● **Problem to solve**:
Line by line, copy the records below exactly and leave the pictures out.

● **Supplied information**:
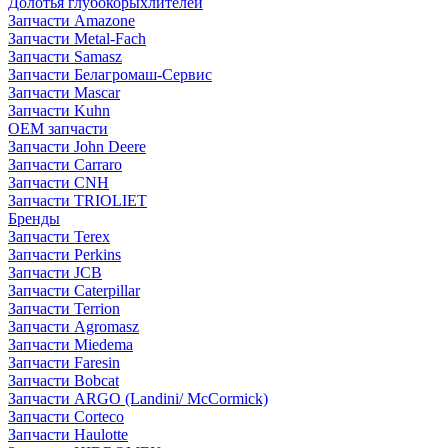
Долотья глубокорыхлителей
Запчасти Amazone
Запчасти Metal-Fach
Запчасти Samasz
Запчасти Белагромаш-Сервис
Запчасти Mascar
Запчасти Kuhn
OEM запчасти
Запчасти John Deere
Запчасти Carraro
Запчасти CNH
Запчасти TRIOLIET
Бренды
Запчасти Terex
Запчасти Perkins
Запчасти JCB
Запчасти Caterpillar
Запчасти Terrion
Запчасти Agromasz
Запчасти Miedema
Запчасти Faresin
Запчасти Bobcat
Запчасти ARGO (Landini/ McCormick)
Запчасти Corteco
Запчасти Haulotte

● **Exercise response**:
Долотья глубокорыхлителей
Запчасти Amazone
Запчасти Metal-Fach
Запчасти Samasz
Запчасти Белагромаш-Сервис
Запчасти Mascar
Запчасти Kuhn
OEM запчасти
Запчасти John Deere
Запчасти Carraro
Запчасти CNH
Запчасти TRIOLIET
Бренды
Запчасти Terex
Запчасти Perkins
Запчасти JCB
Запчасти Caterpillar
Запчасти Terrion
Запчасти Agromasz
Запчасти Miedema
Запчасти Faresin
Запчасти Bobcat
Запчасти ARGO (Landini/ McCormick)
Запчасти Corteco
Запчасти Haulotte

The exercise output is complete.